● **How to complete this task**:
Would you please write out each of the entries below exactly, omitting pictures?
*** The records ***
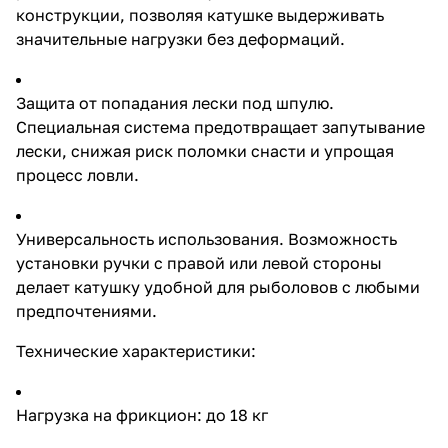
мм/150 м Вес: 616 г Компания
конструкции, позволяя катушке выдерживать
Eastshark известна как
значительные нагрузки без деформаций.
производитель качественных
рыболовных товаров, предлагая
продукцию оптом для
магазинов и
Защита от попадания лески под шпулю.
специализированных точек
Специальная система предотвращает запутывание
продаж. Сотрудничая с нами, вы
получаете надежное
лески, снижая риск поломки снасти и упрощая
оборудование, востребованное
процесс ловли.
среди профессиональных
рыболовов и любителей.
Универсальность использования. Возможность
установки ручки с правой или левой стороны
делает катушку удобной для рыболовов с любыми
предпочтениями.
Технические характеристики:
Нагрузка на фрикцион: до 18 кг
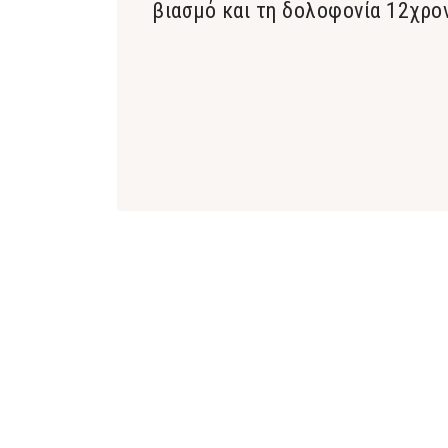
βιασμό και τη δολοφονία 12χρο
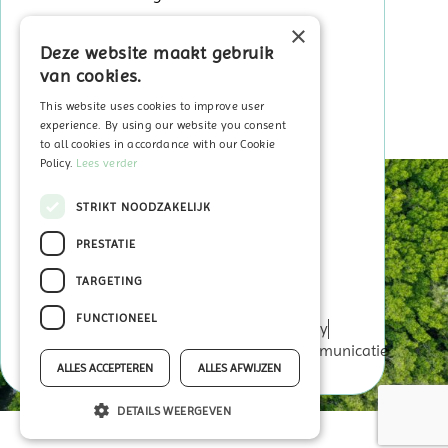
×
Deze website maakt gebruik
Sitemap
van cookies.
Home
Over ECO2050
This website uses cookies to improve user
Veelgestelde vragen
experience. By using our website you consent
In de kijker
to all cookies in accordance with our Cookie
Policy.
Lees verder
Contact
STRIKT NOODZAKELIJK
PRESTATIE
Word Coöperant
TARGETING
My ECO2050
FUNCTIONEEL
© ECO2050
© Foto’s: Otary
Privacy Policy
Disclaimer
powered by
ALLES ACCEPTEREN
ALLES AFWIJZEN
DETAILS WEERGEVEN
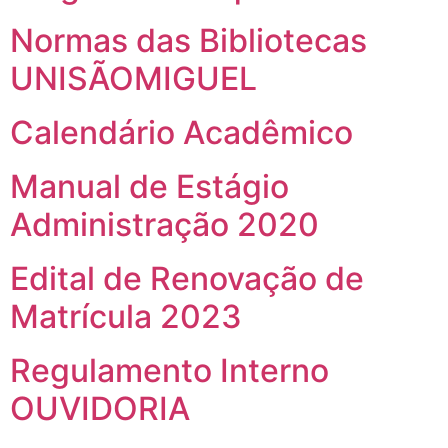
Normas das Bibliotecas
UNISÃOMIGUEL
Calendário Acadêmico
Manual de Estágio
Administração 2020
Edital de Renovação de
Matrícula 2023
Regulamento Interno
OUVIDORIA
*** End of The records ***
● **Solution for this problem**:
мм/150 м Вес: 616 г Компания
конструкции, позволяя катушке выдерживать
Eastshark известна как
значительные нагрузки без деформаций.
производитель качественных
рыболовных товаров, предлагая
продукцию оптом для
магазинов и
Защита от попадания лески под шпулю.
специализированных точек
Специальная система предотвращает запутывание
продаж. Сотрудничая с нами, вы
получаете надежное
лески, снижая риск поломки снасти и упрощая
оборудование, востребованное
процесс ловли.
среди профессиональных
рыболовов и любителей.
Универсальность использования. Возможность
установки ручки с правой или левой стороны
делает катушку удобной для рыболовов с любыми
предпочтениями.
Технические характеристики:
Нагрузка на фрикцион: до 18 кг
βιασμό και τη δολοφονία 12χρο
×
Deze website maakt gebruik
Sitemap
van cookies.
Home
Over ECO2050
This website uses cookies to improve user
Veelgestelde vragen
experience. By using our website you consent
In de kijker
to all cookies in accordance with our Cookie
Policy.
Lees verder
Contact
STRIKT NOODZAKELIJK
PRESTATIE
Word Coöperant
TARGETING
My ECO2050
FUNCTIONEEL
© ECO2050
© Foto’s: Otary
Privacy Policy
Disclaimer
powered by
ALLES ACCEPTEREN
ALLES AFWIJZEN
DETAILS WEERGEVEN
Normas das Bibliotecas
UNISÃOMIGUEL
Calendário Acadêmico
Manual de Estágio
Administração 2020
Edital de Renovação de
Matrícula 2023
Regulamento Interno
OUVIDORIA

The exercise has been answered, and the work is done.